Sunday, August 01, 2010


The Rev. Dana Prom Smith, S.T.D., Ph.D. (8/1/10)

Meine Überfrau, a gracious, warm-hearted, and vivacious woman, said to me over oatmeal one bright winter’s morning, "If I were chairman of a committee, I'd sure never pick you as member." She was referring, I believe, to my disposition to prefer my own company. As a high-flight extrovert, she sometimes takes umbrage at my introverted ways, as in, “Come on, say something!”

Gardening can be either an introverted experience or an extroverted one, witness Loni Shapiro’s gang of green thumbs at the Olivia White Hospice Gardens. It’s mostly introverted for me. An occasional passer-by or visitor is just fine. Company is great as long as I am left alone now and then in the garden.
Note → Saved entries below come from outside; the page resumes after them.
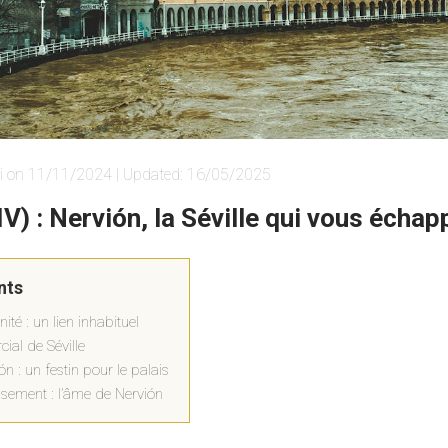
i on 11/11/2024 | Updated: 16/05/2025
XIV) : Nervión, la Séville qui vous échap
nts
ité : un lien inhabituel
al de Séville
n : un festin pour le palais
issement : l’âme de Nervión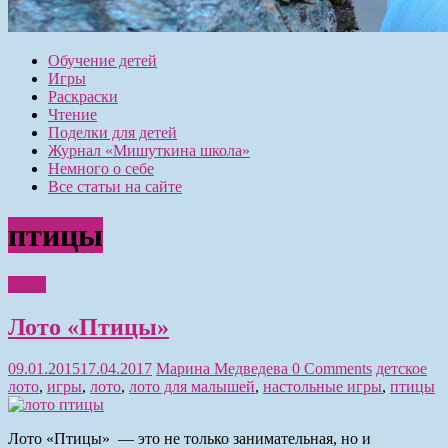
Обучение детей
Игры
Раскраски
Чтение
Поделки для детей
Журнал «Мишуткина школа»
Немного о себе
Все статьи на сайте
птицы
Игры
Лото «Птицы»
09.01.2015
17.04.2017
Марина Медведева
0 Comments
детское
лото
,
игры
,
лото
,
лото для малышей
,
настольные игры
,
птицы
Лото «Птицы» — это не только занимательная, но и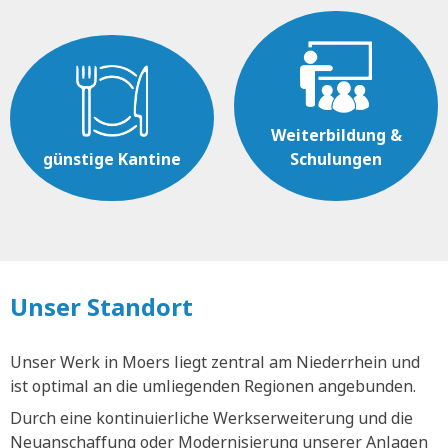
Weiterbildung &
günstige Kantine
Schulungen
Unser Standort
Unser Werk in Moers liegt zentral am Niederrhein und
ist optimal an die umliegenden Regionen angebunden.
Durch eine kontinuierliche Werkserweiterung und die
Neuanschaffung oder Modernisierung unserer Anlagen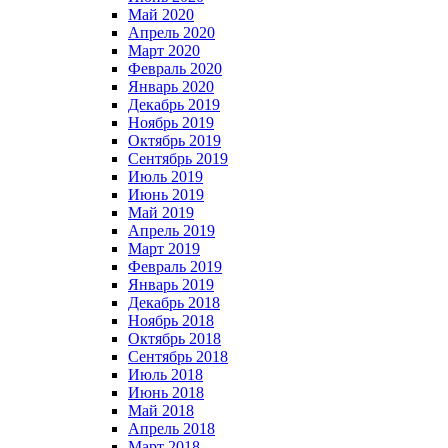
Май 2020
Апрель 2020
Март 2020
Февраль 2020
Январь 2020
Декабрь 2019
Ноябрь 2019
Октябрь 2019
Сентябрь 2019
Июль 2019
Июнь 2019
Май 2019
Апрель 2019
Март 2019
Февраль 2019
Январь 2019
Декабрь 2018
Ноябрь 2018
Октябрь 2018
Сентябрь 2018
Июль 2018
Июнь 2018
Май 2018
Апрель 2018
Март 2018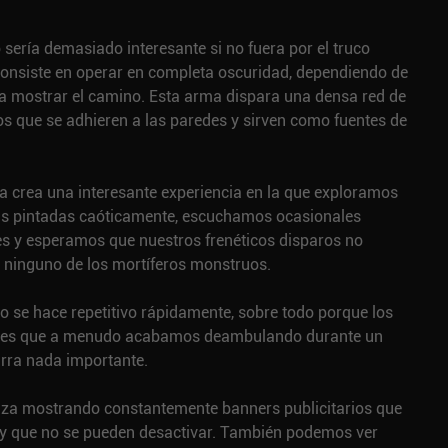
 sería demasiado interesante si no fuera por el truco
 consiste en operar en completa oscuridad, dependiendo de
a mostrar el camino. Esta arma dispara una densa red de
 que se adhieren a las paredes y sirven como fuentes de
a crea una interesante experiencia en la que exploramos
as pintadas caóticamente, escuchamos ocasionales
s y esperamos que nuestros frenéticos disparos no
ninguno de los mortíferos monstruos.
go se hace repetitivo rápidamente, sobre todo porque los
ndes que a menudo acabamos deambulando durante un
urra nada importante.
za mostrando constantemente banners publicitarios que
y que no se pueden desactivar. También podemos ver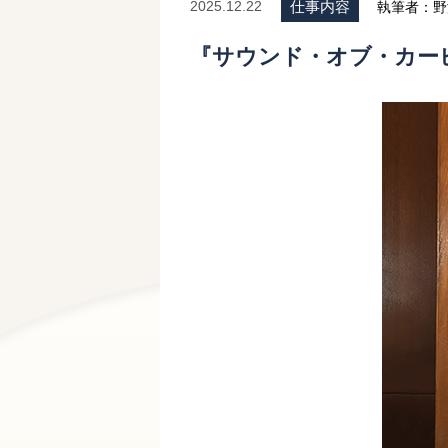
仕事内容
2025.12.22
執筆者：野
『サウンド・オブ・カービィカ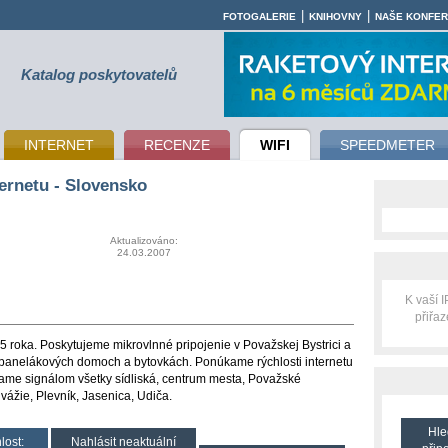
|
|
FOTOGALERIE
KNIHOVNY
NAŠE KONFE
Katalog poskytovatelů
INTERNET
RECENZE
WIFI
SPEEDMETER
ternetu - Slovensko
Aktualizováno:
24.03.2007
K vaší 
přiřa
,5 roka. Poskytujeme mikrovlnné pripojenie v Považskej Bystrici a
v panelákových domoch a bytovkách. Ponúkame rýchlosti internetu
ame signálom všetky sídliská, centrum mesta, Považské
ážie, Plevník, Jasenica, Udiča.
Hle
lost:
Nahlásit neaktuální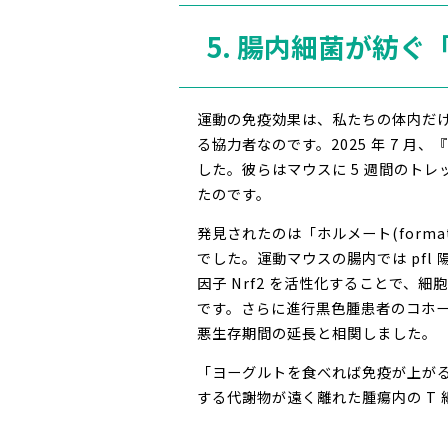
5. 腸内細菌が紡
運動の免疫効果は、私たちの体内だけ
る協力者なのです。2025 年 7 月、『C
した。彼らはマウスに 5 週間のト
たのです。
発見されたのは「ホルメート(form
でした。運動マウスの腸内では pfl
因子 Nrf2 を活性化することで、
です。さらに進行黒色腫患者のコホート
悪生存期間の延長と相関しました。
「ヨーグルトを食べれば免疫が上が
する代謝物が遠く離れた腫瘍内の T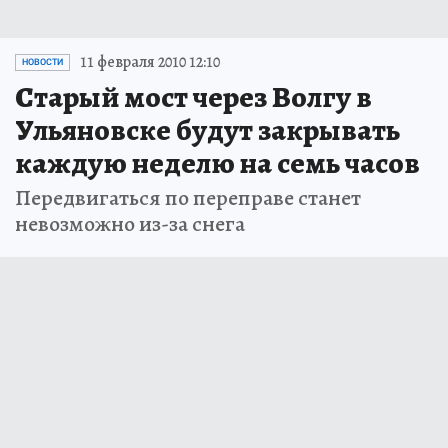
11 февраля 2010 12:10
НОВОСТИ
Старый мост через Волгу в
Ульяновске будут закрывать
каждую неделю на семь часов
Передвигаться по переправе станет
невозможно из-за снега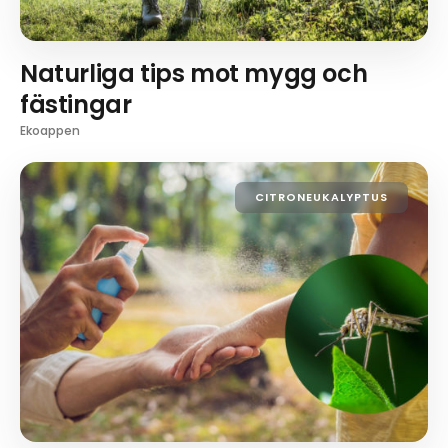
Naturliga tips mot mygg och
fästingar
Ekoappen
CITRONEUKALYPTUS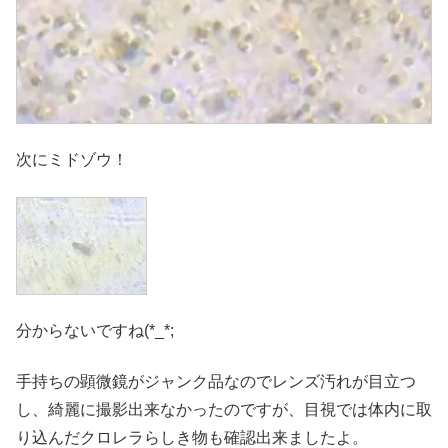
次にミドゾウ！
分からないですね(*_*;
手持ちの顕微鏡がジャンク品なのでレンズ汚れが目立つ
し、綺麗に撮影出来なかったのですが、目視では体内に取
り込んだクロレラらしき物も確認出来ましたよ。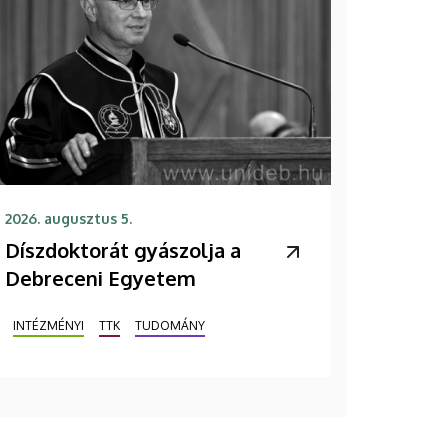
2026. augusztus 5.
Díszdoktorát gyászolja a
Debreceni Egyetem
INTÉZMÉNYI
TTK
TUDOMÁNY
The reason for my churlish behavior is simple. Gardening for me is my principal form of meditation. I cannot meditate sitting still as do some of my Buddhist friends, transfixed by a candle’s wavering flame. My mind gets diverted by my bum knee when kneeling. Besides, the customary stance in the Bible for prayer is standing up straight, a stance of dignity.

My physical body has to be active for my spiritual body to focus. It's not that I'm hyperactive. I'm actually lethargic and prone to sloth. It is pleasant physical activity, such as taking a shower, which relieves my consciousness of everyday existence so that I can experience the ordinary extraordinarily.

Rudolph Otto in Die Heilige called this experience a "mysterium tremdendum et fascinans," an experience that is at once awesome, mysterious, and compelling. Long ago I gave up trying to talk to flat-line thinkers, such as secularists, about spirituality. Now, I just get another glass of wine, shaking the dust from my feet, leaving them to their cynicism as I head for the hors d’oeuvres. If they want to live in a world without mystery, a world “weary, stale, flat, and unprofitable,” so be it, and a boring choice it is.

The chances are that when gardeners are alone working away in their gardens, they are meditating. It's something like driving on long stretches of a lonely highway. The mind is set free. The tasks of gardening aren't mind-bending. They’re simple once a person gets the hang of it. The real pleasure is not in clipping, spraying, digging, pinching, and planting, but in moving amongst beauty, feeling life slapping one's thigh, catching the faint, subtle aromas of life, and relishing the beauty of flowers, leaves, and even bark. As Gretchen said on watching seedlings sprout out of dry seeds, "I don't see how anyone could not believe in God if they watched this miracle."

Meditating is basically zoning out so that one can zero in. I found this out the several months I spent at a remote Augustinian monastery years ago. For several years, I had been on a spiritual quest to find a way to meditate that was congenial to me, and the Augustinian monastery was a stop on my journey that ended the journey. The monks walked around a courtyard garden chanting and invited me to participate. The more I participated, the freer was my mind to focus.

Their theology didn’t beguile me although I relished theological conversations with them. It was their method. I learned how to pray. And so it is with gardening. If someone wants to pray, the mind must be set free because prayer is at heart an experience beyond the pedestrian, a sense of a Presence, beguiling a person beyond the “dark backward and abysm” of the ordinary into the insurgency of eternity in an hour, infinity in the immediate, and a Presence in a moment.

Albert Einstein said it well, “The most beautiful and most profound emotion we can experience is the sensation of the mystical. It is the sower of all true art and science.”

What better place than a garden? It is not by chance that Jesus repaired to the Garden of Gethsemane to find his destiny. A garden frees our minds of the everyday clutter of obligations, ideologies, and certainties, and allows us to move into the mysteries that one must experience to be able to believe everything else or in anything at all.